# WORK REQUEST
As the answer, give a copy of each line below that includes the word "August".

BEGIN DATA FOR PROCESSING

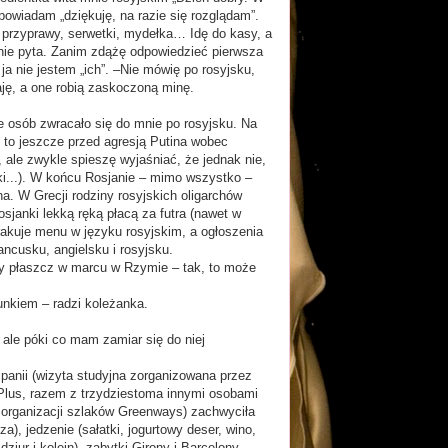
wiadam „dziękuję, na razie się rozglądam”.
przyprawy, serwetki, mydełka… Idę do kasy, a
nie pyta. Zanim zdążę odpowiedzieć pierwsza
a nie jestem „ich”. –Nie mówię po rosyjsku,
ję, a one robią zaskoczoną minę.
e osób zwracało się do mnie po rosyjsku. Na
o to jeszcze przed agresją Putina wobec
, ale zwykle spieszę wyjaśniać, że jednak nie,
zki...). W końcu Rosjanie – mimo wszystko –
. W Grecji rodziny rosyjskich oligarchów
sjanki lekką ręką płacą za futra (nawet w
 brakuje menu w języku rosyjskim, a ogłoszenia
cusku, angielsku i rosyjsku.
pły płaszcz w marcu w Rzymie – tak, to może
cunkiem – radzi koleżanka.
ale póki co mam zamiar się do niej
panii (wizyta studyjna zorganizowana przez
Plus, razem z trzydziestoma innymi osobami
organizacji szlaków Greenways) zachwyciła
a), jedzenie (sałatki, jogurtowy deser, wino,
dziur i kolein), zabytki Girony i Barcelony,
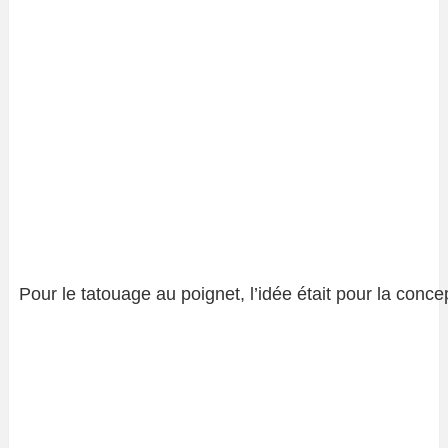
Pour le tatouage au poignet, l’idée était pour la conce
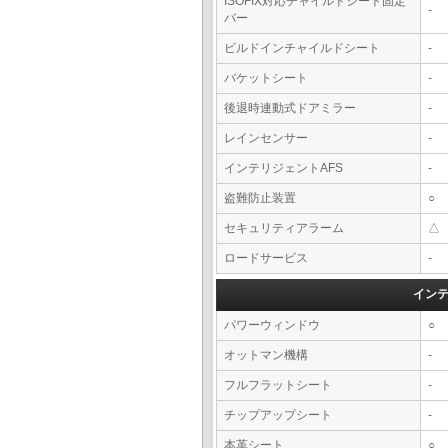
ISOFIX対応チャイルドシート固定
-
バー
ビルドインチャイルドシート
-
バケットシート
-
後退時連動式ドアミラー
-
レインセンサー
-
インテリジェントAFS
-
盗難防止装置
○
セキュリティアラーム
△
ロードサービス
-
イン
パワーウィンドウ
○
オットマン機構
-
フルフラットシート
-
チップアップシート
-
本革シート
○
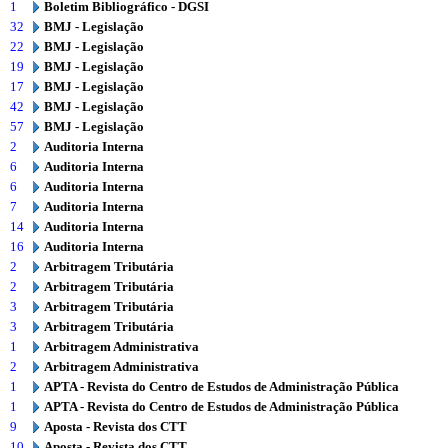
1
Boletim Bibliográfico - DGSI
32
BMJ - Legislação
22
BMJ - Legislação
19
BMJ - Legislação
17
BMJ - Legislação
42
BMJ - Legislação
57
BMJ - Legislação
2
Auditoria Interna
6
Auditoria Interna
6
Auditoria Interna
7
Auditoria Interna
14
Auditoria Interna
16
Auditoria Interna
2
Arbitragem Tributária
2
Arbitragem Tributária
3
Arbitragem Tributária
3
Arbitragem Tributária
1
Arbitragem Administrativa
2
Arbitragem Administrativa
1
APTA - Revista do Centro de Estudos de Administração Pública
1
APTA - Revista do Centro de Estudos de Administração Pública
9
Aposta - Revista dos CTT
10
Aposta - Revista dos CTT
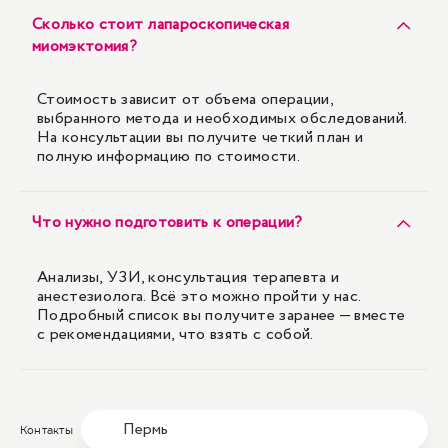
Сколько стоит лапароскопическая
миомэктомия?
Стоимость зависит от объема операции,
выбранного метода и необходимых обследований.
На консультации вы получите четкий план и
полную информацию по стоимости.
Что нужно подготовить к операции?
Анализы, УЗИ, консультация терапевта и
анестезиолога. Всё это можно пройти у нас.
Подробный список вы получите заранее — вместе
с рекомендациями, что взять с собой.
Пермь
Контакты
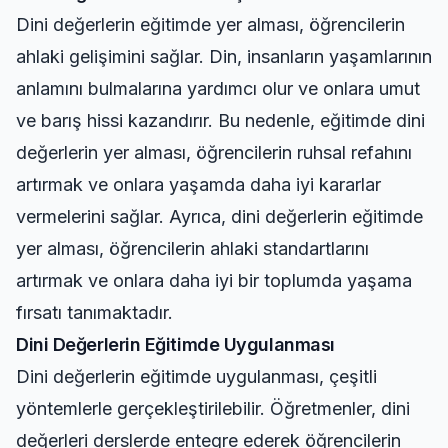
Dini değerlerin eğitimde yer alması, öğrencilerin
ahlaki gelişimini sağlar. Din, insanların yaşamlarının
anlamını bulmalarına yardımcı olur ve onlara umut
ve barış hissi kazandırır. Bu nedenle, eğitimde dini
değerlerin yer alması, öğrencilerin ruhsal refahını
artırmak ve onlara yaşamda daha iyi kararlar
vermelerini sağlar. Ayrıca, dini değerlerin eğitimde
yer alması, öğrencilerin ahlaki standartlarını
artırmak ve onlara daha iyi bir toplumda yaşama
fırsatı tanımaktadır.
Dini Değerlerin Eğitimde Uygulanması
Dini değerlerin eğitimde uygulanması, çeşitli
yöntemlerle gerçekleştirilebilir. Öğretmenler, dini
değerleri derslerde entegre ederek öğrencilerin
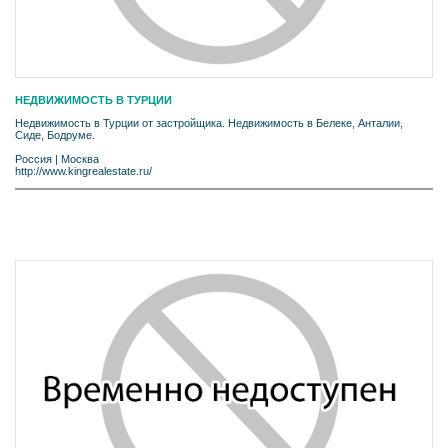
НЕДВИЖИМОСТЬ В ТУРЦИИ
Недвижимость в Турции от застройщика. Недвижимость в Белеке, Анталии,
Сиде, Бодруме.
Россия
|
Москва
http://www.kingrealestate.ru/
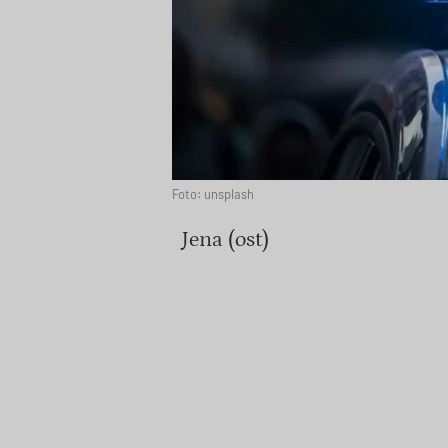
Foto: unsplash
Jena (ost)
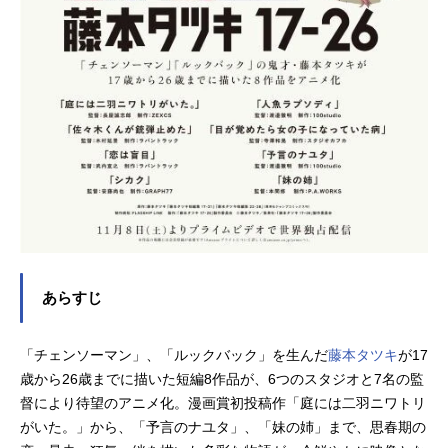
あらすじ
「チェンソーマン」、「ルックバック」を生んだ
藤本タツキ
が17
歳から26歳までに描いた短編8作品が、6つのスタジオと7名の監
督により待望のアニメ化。漫画賞初投稿作「庭には二羽ニワトリ
がいた。」から、「予言のナユタ」、「妹の姉」まで、思春期の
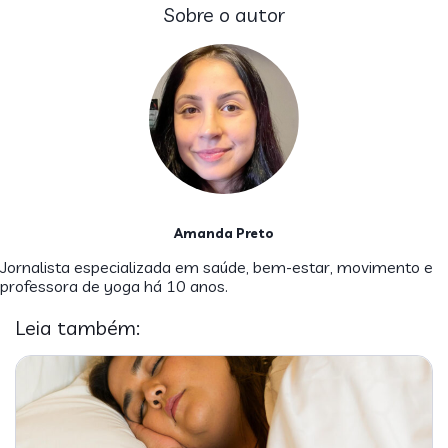
Sobre o autor
Amanda Preto
Jornalista especializada em saúde, bem-estar, movimento e
professora de yoga há 10 anos.
Leia também:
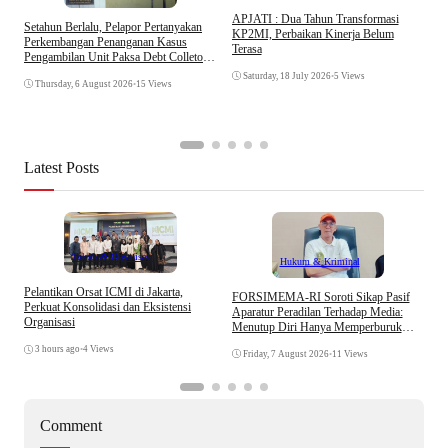
APJATI : Dua Tahun Transformasi
Setahun Berlalu, Pelapor Pertanyakan
KP2MI, Perbaikan Kinerja Belum
Perkembangan Penanganan Kasus
Terasa
Pengambilan Unit Paksa Debt Colletor
E
Di Polsek Jonggol
I
Saturday, 18 July 2026
•
5 Views
Thursday, 6 August 2026
•
15 Views
A
Latest Posts
Tokoh & Organisasi
Hukum & Kriminal
Pelantikan Orsat ICMI di Jakarta,
S
​FORSIMEMA-RI Soroti Sikap Pasif
Perkuat Konsolidasi dan Eksistensi
B
Aparatur Peradilan Terhadap Media:
Organisasi
W
Menutup Diri Hanya Memperburuk
Citra Lembaga
3 hours ago
•
4 Views
Friday, 7 August 2026
•
11 Views
Comment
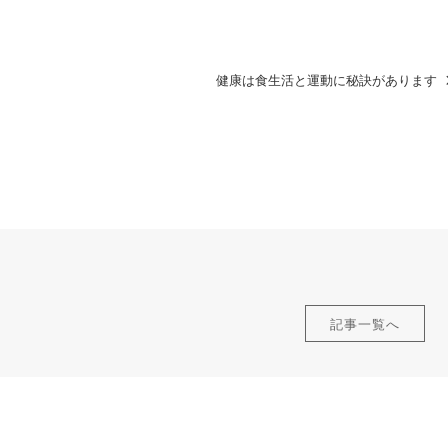
健康は食生活と運動に秘訣があります
記事一覧へ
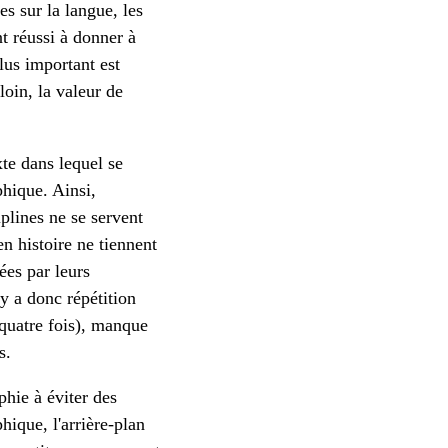
es sur la langue, les
t réussi à donner à
lus important est
loin, la valeur de
te dans lequel se
phique. Ainsi,
iplines ne se servent
n histoire ne tiennent
ées par leurs
y a donc répétition
 quatre fois), manque
s.
phie à éviter des
ique, l'arrière-plan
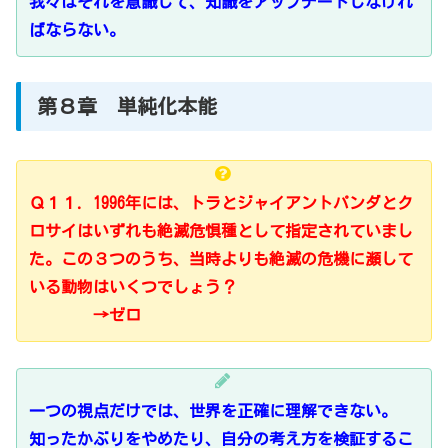
我々はそれを意識して、知識をアップデートしなけれ
ばならない。
第８章 単純化本能
Ｑ１１．1996年には、トラとジャイアントパンダとク
ロサイはいずれも絶滅危惧種として指定されていまし
た。この３つのうち、当時よりも絶滅の危機に瀕して
いる動物はいくつでしょう？
→ゼロ
一つの視点だけでは、世界を正確に理解できない。
知ったかぶりをやめたり、自分の考え方を検証するこ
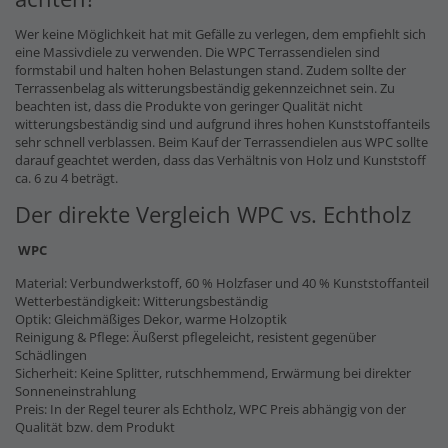
Wer keine Möglichkeit hat mit Gefälle zu verlegen, dem empfiehlt sich
eine Massivdiele zu verwenden. Die WPC Terrassendielen sind
formstabil und halten hohen Belastungen stand. Zudem sollte der
Terrassenbelag als witterungsbeständig gekennzeichnet sein. Zu
beachten ist, dass die Produkte von geringer Qualität nicht
witterungsbeständig sind und aufgrund ihres hohen Kunststoffanteils
sehr schnell verblassen. Beim Kauf der Terrassendielen aus WPC sollte
darauf geachtet werden, dass das Verhältnis von Holz und Kunststoff
ca. 6 zu 4 beträgt.
Der direkte Vergleich WPC vs. Echtholz
WPC
Material: Verbundwerkstoff, 60 % Holzfaser und 40 % Kunststoffanteil
Wetterbeständigkeit: Witterungsbeständig
Optik: Gleichmäßiges Dekor, warme Holzoptik
Reinigung & Pflege: Äußerst pflegeleicht, resistent gegenüber
Schädlingen
Sicherheit: Keine Splitter, rutschhemmend, Erwärmung bei direkter
Sonneneinstrahlung
Preis: In der Regel teurer als Echtholz, WPC Preis abhängig von der
Qualität bzw. dem Produkt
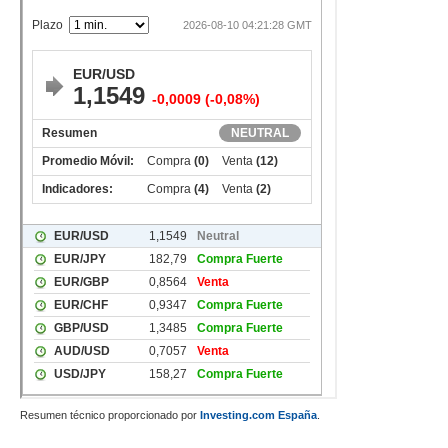
Resumen técnico proporcionado por
Investing.com España
.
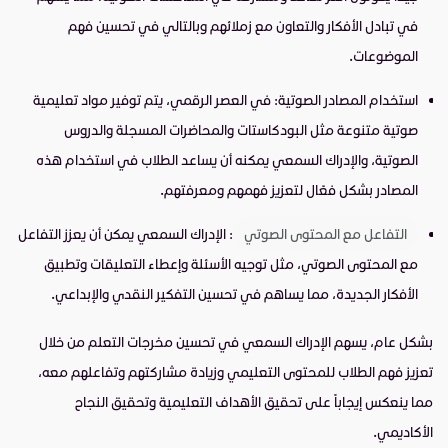
في تبادل الأفكار والتعاون مع زملائهم وبالتالي في تحسين فهم
الموضوعات.
استخدام المصادر الصوتية: في العصر الرقمي، يتم توفير مواد تعليمية
صوتية متنوعة مثل البودكاستات والمحاضرات المسجلة والدروس
الصوتية، والإدراك السمعي يمكنه أن يساعد الطلاب في استخدام هذه
المصادر بشكل فعّال لتعزيز فهمهم ومعرفتهم.
التفاعل مع المحتوى الصوتي
: الإدراك السمعي يمكن أن يعزز التفاعل
مع المحتوى الصوتي، مثل توجيه الأسئلة وإعطاء التعليقات وتطبيق
الأفكار الجديدة، مما يساهم في تحسين التفكير النقدي والإبداعي.
بشكل عام، يسهم الإدراك السمعي في تحسين مخرجات التعلم من خلال
تعزيز فهم الطلاب للمحتوى التعليمي وزيادة مشاركتهم وتفاعلهم معه،
مما ينعكس إيجاباً على تحقيق الأهداف التعليمية وتحقيق النجاح
الأكاديمي.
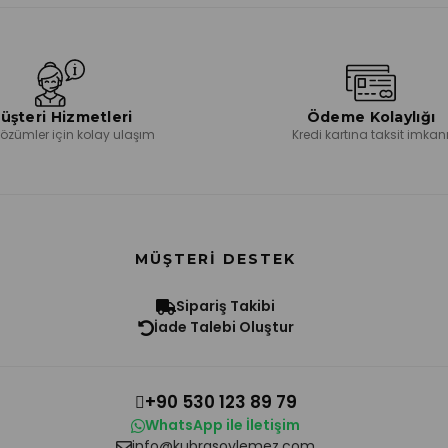
üşteri Hizmetleri
Ödeme Kolaylığı
 çözümler için kolay ulaşım
Kredi kartına taksit imkan
MÜŞTERI DESTEK
Sipariş Takibi
İade Talebi Oluştur
+90 530 123 89 79
WhatsApp ile İletişim
info@kubrasoylemez.com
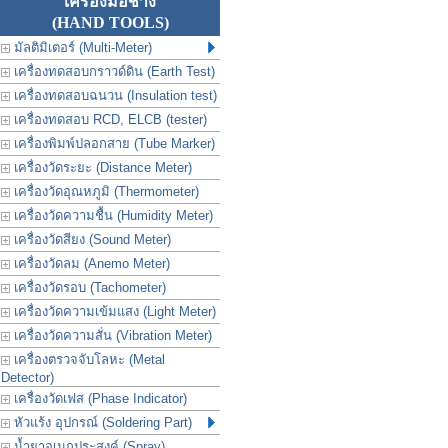
เครื่องมือช่าง
(HAND TOOLS)
มัลติมิเตอร์ (Multi-Meter)
เครื่องทดสอบกราวด์ดิน (Earth Test)
เครื่องทดสอบฉนวน (Insulation test)
เครื่องทดสอบ RCD, ELCB (tester)
เครื่องพิมพ์ปลอกสาย (Tube Marker)
เครื่องวัดระยะ (Distance Meter)
เครื่องวัดอุณหภูมิ (Thermometer)
เครื่องวัดความชื้น (Humidity Meter)
เครื่องวัดสียง (Sound Meter)
เครื่องวัดลม (Anemo Meter)
เครื่องวัดรอบ (Tachometer)
เครื่องวัดความเข้มแสง (Light Meter)
เครื่องวัดความสั่น (Vibration Meter)
เครื่องตรวจจับโลหะ (Metal
Detector)
เครื่องวัดเฟส (Phase Indicator)
หัวแร้ง อุปกรณ์ (Soldering Part)
น้ำยาอเนกประสงค์ (Spray)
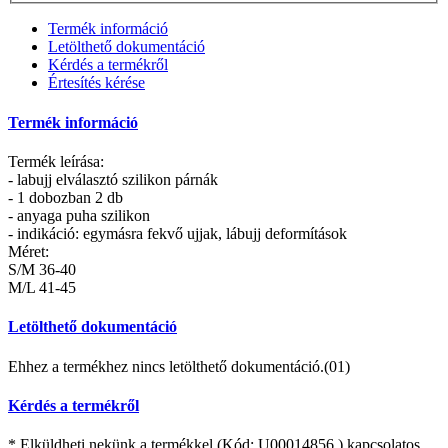
Termék információ
Letölthető dokumentáció
Kérdés a termékről
Értesítés kérése
Termék információ
Termék leírása:
- labujj elválasztó szilikon párnák
- 1 dobozban 2 db
- anyaga puha szilikon
- indikáció: egymásra fekvő ujjak, lábujj deformítások
Méret:
S/M 36-40
M/L 41-45
Letölthető dokumentáció
Ehhez a termékhez nincs letölthető dokumentáció.(01)
Kérdés a termékről
* Elküldheti nekünk a termékkel (Kód:
U00014856
) kapcsolatos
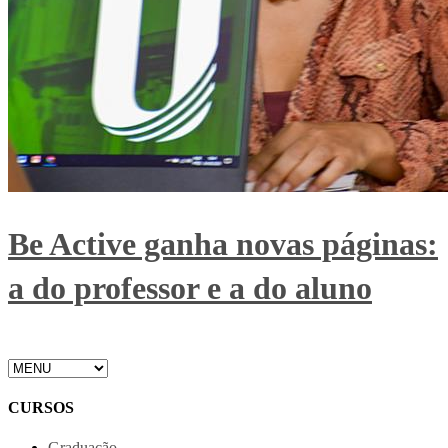
Be Active ganha novas páginas:
a do professor e a do aluno
CURSOS
Graduação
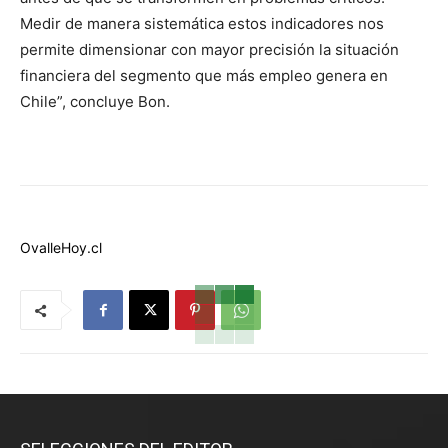
Medir de manera sistemática estos indicadores nos
permite dimensionar con mayor precisión la situación
financiera del segmento que más empleo genera en
Chile”, concluye Bon.
OvalleHoy.cl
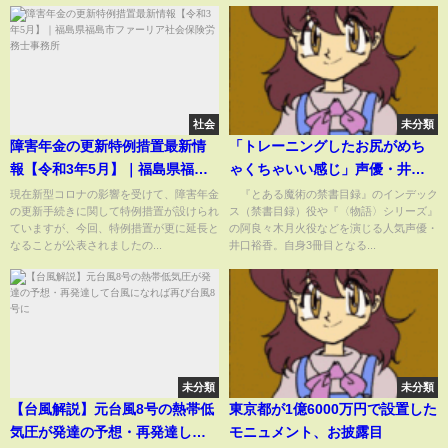
社会
未分類
障害年金の更新特例措置最新情
「トレーニングしたお尻がめち
報【令和3年5月】｜福島県福島
ゃくちゃいい感じ」声優・井口
市ファーリア社会保険労務士事
裕香の3冊目の写真集が発売に
現在新型コロナの影響を受けて、障害年金
『とある魔術の禁書目録』のインデック
の更新手続きに関して特例措置が設けられ
ス（禁書目録）役や『〈物語〉シリーズ』
務所
(ABEMA TIMES)
ていますが、今回、特例措置が更に延長と
の阿良々木月火役などを演じる人気声優・
なることが公表されましたの...
井口裕香。自身3冊目となる...
未分類
未分類
【台風解説】元台風8号の熱帯低
東京都が1億6000万円で設置した
気圧が発達の予想・再発達して
モニュメント、お披露目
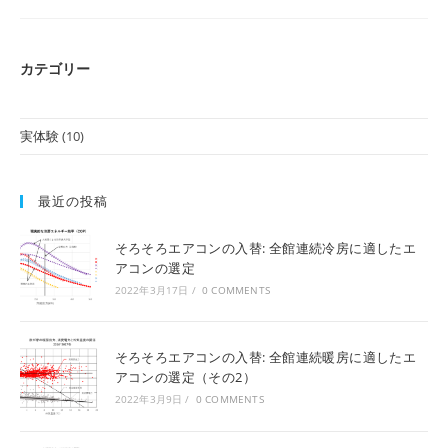
ン
に
求
め
カテゴリー
る
も
の、
要
ら
実体験
(10)
な
い
も
の
最近の投稿
そろそろエアコンの入替: 全館連続冷房に適したエ
アコンの選定
2022年3月17日
/
0 COMMENTS
そろそろエアコンの入替: 全館連続暖房に適したエ
アコンの選定（その2）
2022年3月9日
/
0 COMMENTS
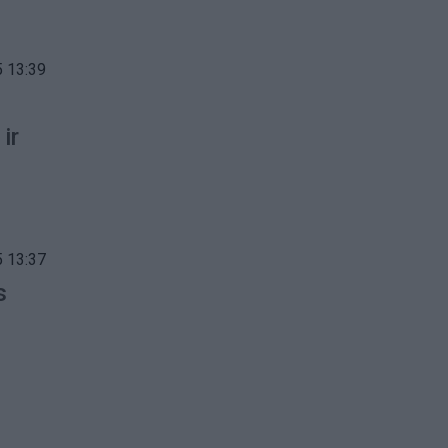
 13:39
ir
 13:37
s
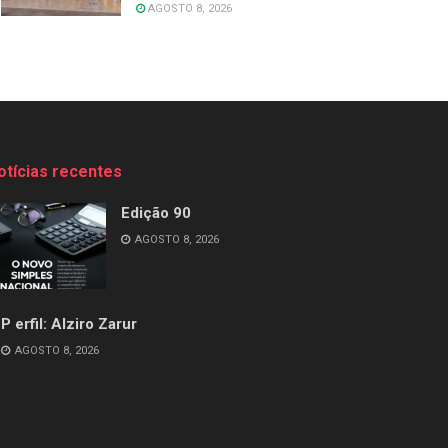
AGOSTO 8, 2026
otícias recentes
Edição 90
AGOSTO 8, 2026
P erfil: Alziro Zarur
AGOSTO 8, 2026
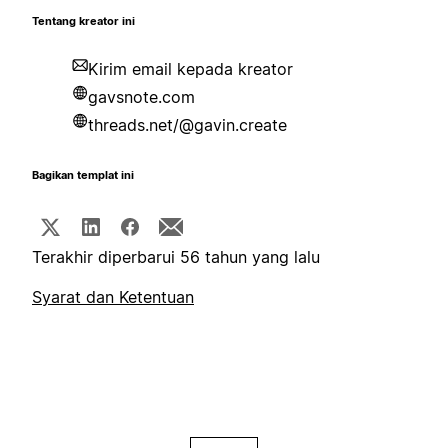
Tentang kreator ini
Kirim email kepada kreator
gavsnote.com
threads.net/@gavin.create
Bagikan templat ini
Terakhir diperbarui 56 tahun yang lalu
Syarat dan Ketentuan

END DATA FOR PROCESSING

# TASK OUTPUT
Thursday, 6 August 2026
Friday, 7 August 2026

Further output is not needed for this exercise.